The Hills ?Have Eyes
In August 2001, a bombshell went off in the civil trial. After asserting his Fifth Amendment rights to avoid having to sit for a deposition, Red announced through his attorney, John Doherty of Doherty & Catlow (paid for by Mercury Insurance), that he had moved to Austin, Texas, to find employment. Then on October 23, 2001, for the second time in his life, he filed Chapter 7 bankruptcy. “Texas and Florida are known as debtors’ havens,” says UCLA Law School professor Lynn M. LoPucki. Red moved to Texas almost six years to the day after his previous bankruptcy filing, on August 18, 1995 — the statutory requirement.

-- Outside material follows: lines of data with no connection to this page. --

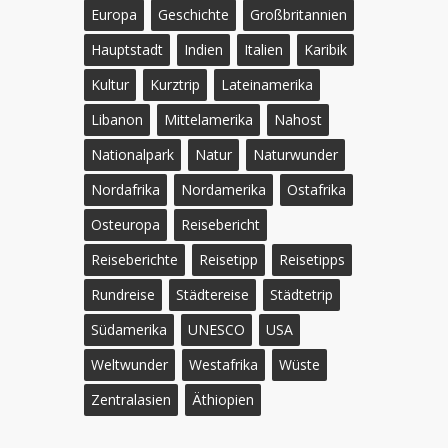
Europa
Geschichte
Großbritannien
Hauptstadt
Indien
Italien
Karibik
Kultur
Kurztrip
Lateinamerika
Libanon
Mittelamerika
Nahost
Nationalpark
Natur
Naturwunder
Nordafrika
Nordamerika
Ostafrika
Osteuropa
Reisebericht
Reiseberichte
Reisetipp
Reisetipps
Rundreise
Städtereise
Städtetrip
Südamerika
UNESCO
USA
Weltwunder
Westafrika
Wüste
Zentralasien
Äthiopien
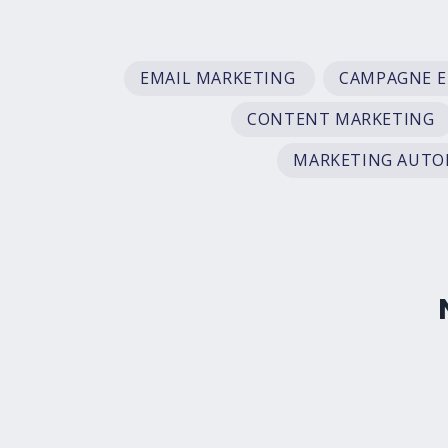
EMAIL MARKETING
CONTENT MARKETING
MARKETING AUT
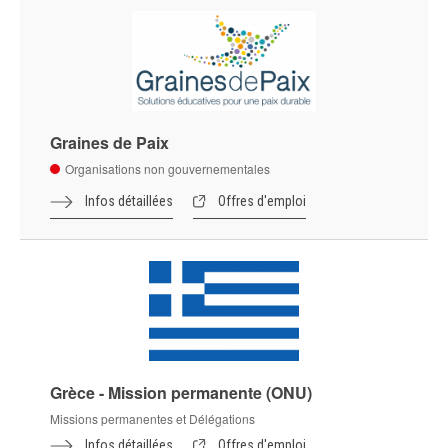
Graines de Paix
Organisations non gouvernementales
Infos détaillées
Offres d'emploi
Grèce - Mission permanente (ONU)
Missions permanentes et Délégations
Infos détaillées
Offres d'emploi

And the time he said he lived there — from the end of August to just before Christmas — was, coincidentally, the amount of time required to establish state residency (the better part of six months or, technically, 91 days).

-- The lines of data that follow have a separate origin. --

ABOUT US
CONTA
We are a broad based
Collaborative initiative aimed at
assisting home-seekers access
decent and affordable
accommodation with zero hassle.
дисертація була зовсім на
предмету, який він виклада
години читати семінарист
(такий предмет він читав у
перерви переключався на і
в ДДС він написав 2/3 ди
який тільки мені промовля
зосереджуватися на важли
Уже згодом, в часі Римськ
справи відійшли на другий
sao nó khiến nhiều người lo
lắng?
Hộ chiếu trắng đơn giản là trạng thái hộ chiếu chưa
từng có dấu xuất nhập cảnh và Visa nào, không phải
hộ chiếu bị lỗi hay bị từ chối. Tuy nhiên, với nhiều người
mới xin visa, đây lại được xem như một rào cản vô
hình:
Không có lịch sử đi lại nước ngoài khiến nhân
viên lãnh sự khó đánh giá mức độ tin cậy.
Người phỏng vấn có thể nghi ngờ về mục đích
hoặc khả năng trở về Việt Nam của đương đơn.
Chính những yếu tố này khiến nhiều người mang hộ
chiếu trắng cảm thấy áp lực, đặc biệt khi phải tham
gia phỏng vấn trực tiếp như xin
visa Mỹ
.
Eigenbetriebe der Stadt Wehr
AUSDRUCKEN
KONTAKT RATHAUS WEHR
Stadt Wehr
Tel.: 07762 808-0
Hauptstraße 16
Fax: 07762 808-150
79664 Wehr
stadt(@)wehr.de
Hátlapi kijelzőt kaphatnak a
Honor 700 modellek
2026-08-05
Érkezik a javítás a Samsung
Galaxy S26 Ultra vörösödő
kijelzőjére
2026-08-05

According to the bankruptcy form, Mercury Insurance paid his filing fee, as they had paid all of his legal fees, since state law requires insurance companies to exercise a “duty to defend” and pay all legal bills even when they exceed a policy’s liability limits. The bankruptcy filing effectively stopped the civil suit in its tracks. In December 2001, Red received a round-trip plane ticket to L.A. to record the voice-over commentary, with director Robert Harmon, for the European special-edition DVD of The Hitcher, and to be interviewed for the accompanying documentary. He flew one-way to Los Angeles and never went back.
“That’s what you call forum shopping,” says Lloreda, Roos’ attorney, “shopping to find a venue not because of fact, but rather chessmanship — taking it far away, believing these people were not going to follow them to Texas. They figured we’d drop by the wayside.”

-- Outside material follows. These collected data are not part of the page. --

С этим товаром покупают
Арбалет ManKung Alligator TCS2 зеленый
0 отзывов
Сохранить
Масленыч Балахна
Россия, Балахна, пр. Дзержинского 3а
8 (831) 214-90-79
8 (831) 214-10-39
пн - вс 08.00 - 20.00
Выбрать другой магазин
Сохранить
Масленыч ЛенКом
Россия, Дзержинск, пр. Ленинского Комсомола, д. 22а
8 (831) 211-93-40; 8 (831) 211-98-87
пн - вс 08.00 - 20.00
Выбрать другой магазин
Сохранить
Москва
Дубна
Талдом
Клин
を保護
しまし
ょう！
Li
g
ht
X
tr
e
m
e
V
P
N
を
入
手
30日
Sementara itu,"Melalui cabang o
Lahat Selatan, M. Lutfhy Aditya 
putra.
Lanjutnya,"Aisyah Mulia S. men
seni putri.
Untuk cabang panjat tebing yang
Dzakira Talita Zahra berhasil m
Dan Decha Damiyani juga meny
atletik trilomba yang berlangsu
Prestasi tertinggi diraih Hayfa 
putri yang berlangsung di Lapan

Yet according to attorney Lloreda, even this brief expatriation is in question. Red took with him only his clothes and a computer, leaving his possessions in storage in Van Nuys. While in Texas, he failed to secure what Lloreda has labeled “vestiges of residency” — a driver’s license, bank account, bus pass, Texas ID, or job, save for working for room and board at the hostel where he claims to have stayed part-time. The hostel refuses to confirm that claim for reasons of confidentiality. Members of Austin’s finite film community do not recall meeting Red there, including filmmakers Richard Linklater, Robert Rodriguez and Mike Judge, the Austin Film Society, the South by Southwest Film Festival, the Texas Film Commission or Internet maven Harry Knowles, according to their representatives. Red did speak at the Austin Film Festival in October, and returned in 2002, and panel organizer Alan Odom clearly remembers him saying in 2001 “that he was probably going to move to Austin.” The moderator at the “Thrills and Chills” panel on October 13, 10 days before Red's bankruptcy filing, introduced him by announcing, “Eric is thinking of moving back to Austin. Let’s all try and convince him to do that.” Red claims that he was under consideration for a faculty job in the University of Texas film department, citing administrator Susan Dirks as his contact, but Dirks doesn’t remember speaking — or certainly negotiating — with him. “I don’t want to call the man a liar,” she says. “It’s possible he talked to me — but I probably get a call like that a month.”